Alle sind gespannt auf den Abend. Eine Bootsfahrt durch die Stockholmer Schären zeigt sich von einer besonders romantischen Seite und ist ein wahrer Naturgenuss. Wir ziehen vorbei an kleinen Inseln, roten Holzhäusern, das Wasser glitzert in der Abendsonne und dabei wird uns ein leckeres Essen serviert. Viel schöner kann man einen Tag in Schweden wohl kaum ausklingen lassen.
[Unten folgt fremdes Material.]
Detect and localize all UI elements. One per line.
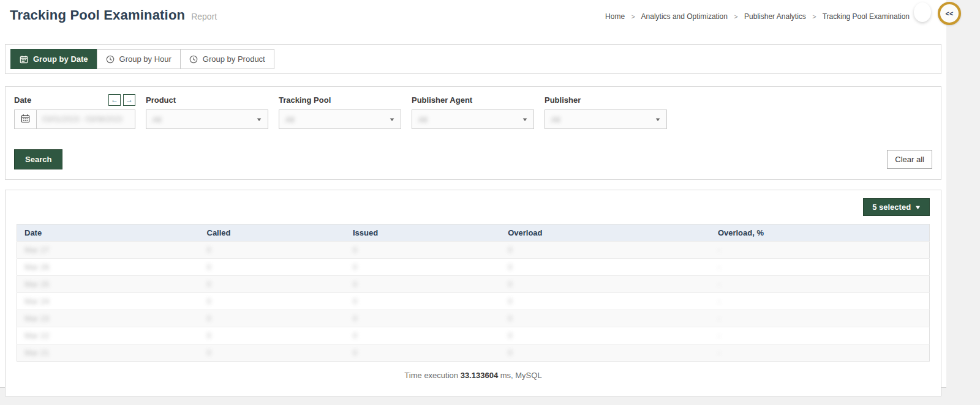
product-select[interactable]: All ▼ xyxy=(146,110,268,129)
column-header-date: Date xyxy=(17,225,200,242)
chevron-down-icon: ▼ xyxy=(388,117,395,122)
chevron-down-icon: ▼ xyxy=(654,117,661,122)
chevron-down-icon: ▼ xyxy=(255,117,262,122)
table-header-row: Date Called Issued Overload Overload, % xyxy=(17,225,930,242)
publisher-select[interactable]: All ▼ xyxy=(545,110,667,129)
breadcrumb-separator: > xyxy=(812,13,816,20)
breadcrumb-publisher-analytics[interactable]: Publisher Analytics xyxy=(744,12,806,21)
filter-group-publisher: Publisher All ▼ xyxy=(545,94,667,129)
cell-called: 0 xyxy=(207,245,211,255)
cell-called: 0 xyxy=(207,262,211,272)
clock-icon xyxy=(106,55,115,64)
cell-overload-pct: - xyxy=(718,245,720,255)
search-button[interactable]: Search xyxy=(14,149,62,169)
cell-called: 0 xyxy=(207,314,211,323)
arrow-right-icon: → xyxy=(126,96,133,103)
floating-blob xyxy=(914,2,931,22)
product-filter-label: Product xyxy=(146,95,176,105)
cell-issued: 0 xyxy=(353,245,357,255)
filter-group-product: Product All ▼ xyxy=(146,94,268,129)
publisher-select-value: All xyxy=(551,115,560,124)
breadcrumb-analytics-and-optimization[interactable]: Analytics and Optimization xyxy=(641,12,728,21)
columns-selected-dropdown[interactable]: 5 selected ▼ xyxy=(863,198,930,216)
breadcrumb-separator: > xyxy=(734,13,737,20)
column-header-overload: Overload xyxy=(500,225,710,242)
date-range-value: 03/01/2023 - 03/08/2023 xyxy=(42,115,123,124)
next-period-button[interactable]: → xyxy=(123,94,135,106)
breadcrumb: Home > Analytics and Optimization > Publ… xyxy=(605,12,910,21)
report-table: Date Called Issued Overload Overload, % … xyxy=(17,224,930,362)
product-select-value: All xyxy=(153,115,161,124)
cell-overload-pct: - xyxy=(718,314,720,323)
footer-prefix: Time execution xyxy=(404,371,458,380)
calendar-icon xyxy=(21,114,30,125)
table-row: Mar 26 0 0 0 - xyxy=(17,259,930,276)
previous-period-button[interactable]: ← xyxy=(108,94,121,106)
tracking-pool-select-value: All xyxy=(285,115,294,124)
calendar-icon xyxy=(20,55,28,64)
execution-time-footer: Time execution 33.133604 ms, MySQL xyxy=(17,371,930,380)
cell-overload: 0 xyxy=(508,331,512,340)
breadcrumb-separator: > xyxy=(631,13,635,20)
content-card: Tracking Pool Examination Report Home > … xyxy=(0,0,946,388)
cell-overload-pct: - xyxy=(718,348,720,357)
tab-label: Group by Product xyxy=(203,54,265,64)
actions-row: Search Clear all xyxy=(14,149,932,169)
calendar-picker-button[interactable] xyxy=(14,110,37,129)
cell-overload: 0 xyxy=(508,280,512,289)
footer-suffix: ms, MySQL xyxy=(500,371,542,380)
page-subtitle: Report xyxy=(191,12,217,21)
cell-date: Mar 24 xyxy=(24,297,49,306)
sidebar-collapse-button[interactable]: << xyxy=(938,2,961,25)
cell-issued: 0 xyxy=(353,262,357,272)
cell-overload: 0 xyxy=(508,348,512,357)
cell-date: Mar 27 xyxy=(24,245,49,255)
title-wrap: Tracking Pool Examination Report xyxy=(10,7,217,23)
cell-issued: 0 xyxy=(353,314,357,323)
cell-date: Mar 21 xyxy=(24,348,49,357)
filter-row: Date ← → 03/01/2023 - 03/08/2023 xyxy=(14,94,932,129)
cell-overload-pct: - xyxy=(718,331,720,340)
selected-count-label: 5 selected xyxy=(872,202,911,212)
date-nav-arrows: ← → xyxy=(108,94,135,106)
tab-group-by-date[interactable]: Group by Date xyxy=(10,49,97,69)
table-row: Mar 24 0 0 0 - xyxy=(17,293,930,310)
clear-all-button[interactable]: Clear all xyxy=(887,150,932,169)
footer-time-value: 33.133604 xyxy=(461,371,498,380)
cell-overload: 0 xyxy=(508,245,512,255)
publisher-agent-select-value: All xyxy=(418,115,427,124)
table-row: Mar 21 0 0 0 - xyxy=(17,344,930,362)
breadcrumb-current-page: Tracking Pool Examination xyxy=(823,12,910,21)
cell-issued: 0 xyxy=(353,297,357,306)
cell-date: Mar 26 xyxy=(24,262,49,272)
cell-called: 0 xyxy=(207,331,211,340)
date-filter-label: Date xyxy=(14,95,31,105)
cell-issued: 0 xyxy=(353,331,357,340)
page-title: Tracking Pool Examination xyxy=(10,7,185,23)
tab-group-by-product[interactable]: Group by Product xyxy=(180,49,274,69)
column-header-issued: Issued xyxy=(345,225,500,242)
cell-overload: 0 xyxy=(508,314,512,323)
tab-group-by-hour[interactable]: Group by Hour xyxy=(97,49,181,69)
tracking-pool-filter-label: Tracking Pool xyxy=(279,95,331,105)
clock-icon xyxy=(189,55,198,64)
arrow-left-icon: ← xyxy=(111,96,118,103)
filter-group-tracking-pool: Tracking Pool All ▼ xyxy=(279,94,401,129)
cell-overload-pct: - xyxy=(718,297,720,306)
publisher-agent-select[interactable]: All ▼ xyxy=(412,110,534,129)
page-header: Tracking Pool Examination Report Home > … xyxy=(0,0,946,34)
cell-issued: 0 xyxy=(353,348,357,357)
tab-label: Group by Hour xyxy=(119,54,172,64)
tab-label: Group by Date xyxy=(33,54,88,64)
collapse-icon: << xyxy=(946,10,954,17)
publisher-filter-label: Publisher xyxy=(545,95,581,105)
cell-date: Mar 23 xyxy=(24,314,49,323)
table-row: Mar 27 0 0 0 - xyxy=(17,242,930,259)
breadcrumb-home[interactable]: Home xyxy=(605,12,625,21)
cell-called: 0 xyxy=(207,297,211,306)
date-range-input[interactable]: 03/01/2023 - 03/08/2023 xyxy=(37,110,135,129)
filters-panel: Date ← → 03/01/2023 - 03/08/2023 xyxy=(5,86,941,180)
column-header-overload-pct: Overload, % xyxy=(710,225,930,242)
cell-overload: 0 xyxy=(508,262,512,272)
tracking-pool-select[interactable]: All ▼ xyxy=(279,110,401,129)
Auf den Spuren von Astrid Lindgren und schwedischen Traditionen

Småland – die Heimat der berühmten schwedischen Kinderbuchautorin Astrid Lindgren. In der idyllischen Landschaft mit Wäldern und Wiesen liess sich Astrid Lindgren inspirieren. Dort scheinen die Geschichten von Pippi Langstrumpf und Michel aus Lönneberga zum Leben zu erwachen. Pippi mit ihren roten Zöpfen, den ungleichen Strümpfen und ihrem grossen Selbstbewusstsein, ist immer für einen kleinen Unsinn zu haben. Der Michel wollte nie etwas Böses – irgendwie passierte ihm der Schabernack einfach.

Heute Abend essen wir landestypisch – «Hytsill» heisst es. Gesalzener Hering mit Zwiebeln in Sahne gekocht, Wurst und gebratener Speck. Dazu Ofenkartoffeln mit Kräuterbutter. Zum Dessert «Käsekuchen mit Konfitüre». Seltsam -Wir sind gespannt, was uns erwartet. Warmer Quarkkuchen mit Erdbeersauce – mmm fein wars! Für Unterhaltung sorgte ein Gitarrist mit Gesang und fetziger Rock- und Popmusik. Stimmung pur.

Gleichzeitig haben wir noch einen kurzen Einblick in die Technik der Glasbläserkunst erhalten.

Königliches Helsingborg und Abschied von Schweden

Frisch gestärkt, nach einem reichhaltigen Frühstück, fahren wir heute nach Helsingborg an die Küste der Ostsee. Besonders beeindruckend: Der «Kärnan», ein mittelalterlicher Turm, dessen Treppen einem sehr schnell klarmachen, dass «historisches Bauwerk besichtigen» auch als Sportprogramm durchgeht. Mit einem fantastischen Ausblick auf das offene Meer und die charmante Altstadt werden wir mehr als entschädigt.

Sofiero- königliches Gartenparadies mit leichtem Grössenwahn:

Eine unterhaltsame Führung brachte uns die bewegte, königliche Geschichte über die Entstehung des Schlosses etwas näher. Obwohl die Rhododendren nicht blühten, war die Vielfalt der Pflanzen und die Farbenpracht im Schlossgarten überwältigend. Wir überlegen, wie man einen Garten so perfekt hinbekommt.

Nach dem Rundgang waren wir uns alle einig**: Wenn schon königlich wohnen, dann bitte mit Gärtner!**

Heute verabschieden wir uns von Helsingborg – der Stadt, in der man morgens noch ganz entspannt durch schwedische Gassen schlendert und nach einer kurzen Fährfahrt schon in Dänemark ist.

Mit einem Koffer voller Erinnerungen, vielen Fotos und vermutlich ein paar zusätzlichen Kilos dank Zimtschnecken, machen wir uns auf den Heimweg. Schweden war wunderschön – und wer weiss; Vielleicht heisst es irgendwann wieder «Hey Sverige!»

Ein persönliches Dankeschön gebührt Marcel Kolb, unserem «royalen» Busfahrer für die stets gute Vorbereitung und die sehr angenehme Teamarbeit. Seine positive Ausstrahlung und sein Humor, wurden sehr geschätzt und brachten so manchen zum Schmunzeln.

Herzlichen Dank an euch alle und «hebet sorg».